The expected answer is a copy of every line in the listing that has the word "августа".

● ● ● ● ●

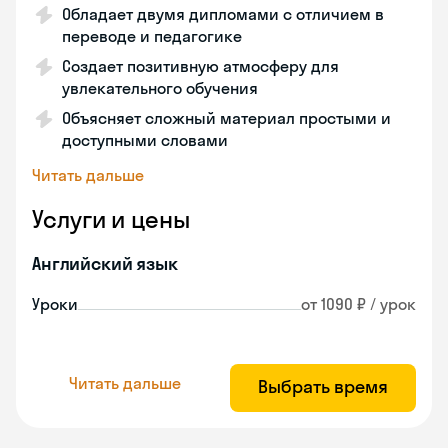
Обладает двумя дипломами с отличием в
переводе и педагогике
Создает позитивную атмосферу для
увлекательного обучения
Объясняет сложный материал простыми и
доступными словами
Читать дальше
Услуги и цены
Английский язык
Уроки
от 1090 ₽ / урок
Читать дальше
Выбрать время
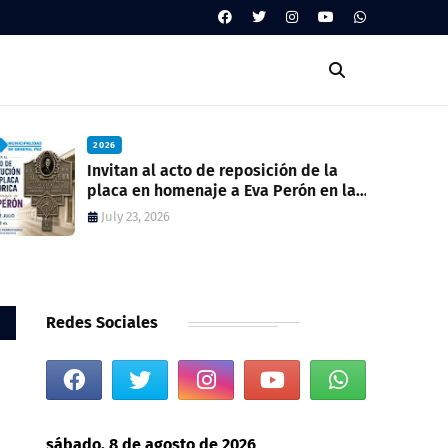
2026
Invitan al acto de reposición de la
placa en homenaje a Eva Perón en la
ex estación del ferrocarril
July 23, 2026
Redes Sociales
sábado, 8 de agosto de 2026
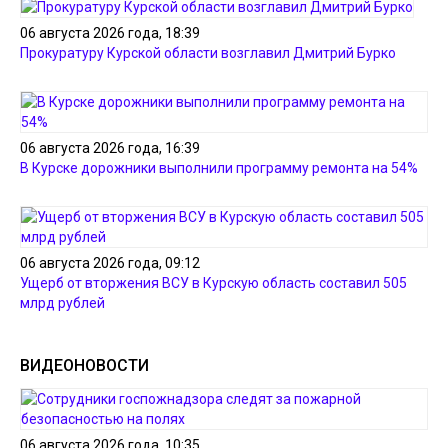
06 августа 2026 года, 18:39
Прокуратуру Курской области возглавил Дмитрий Бурко
06 августа 2026 года, 16:39
В Курске дорожники выполнили программу ремонта на 54%
06 августа 2026 года, 09:12
Ущерб от вторжения ВСУ в Курскую область составил 505
млрд рублей
ВИДЕОНОВОСТИ
06 августа 2026 года, 10:35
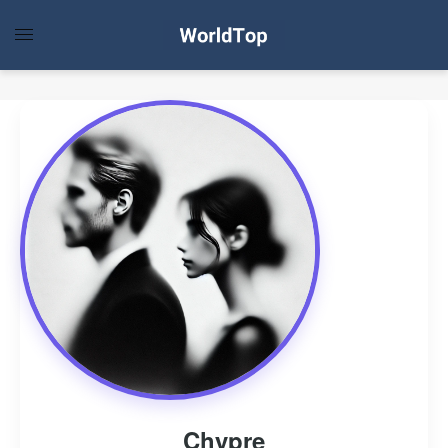
Chypre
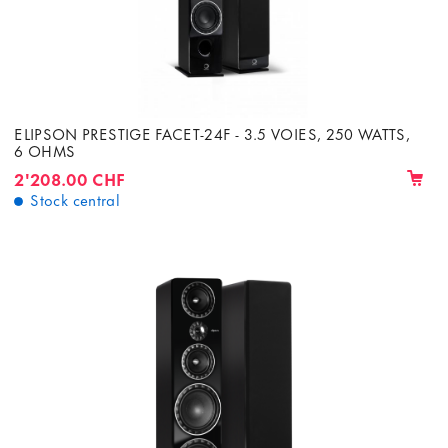
ELIPSON PRESTIGE FACET-24F - 3.5 VOIES, 250 WATTS,
6 OHMS
2'208.00 CHF
Stock central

● ● ● ● ●

◆ Answer for this exercise ◆
06 августа 2026 года, 18:39
06 августа 2026 года, 16:39
06 августа 2026 года, 09:12
06 августа 2026 года, 10:35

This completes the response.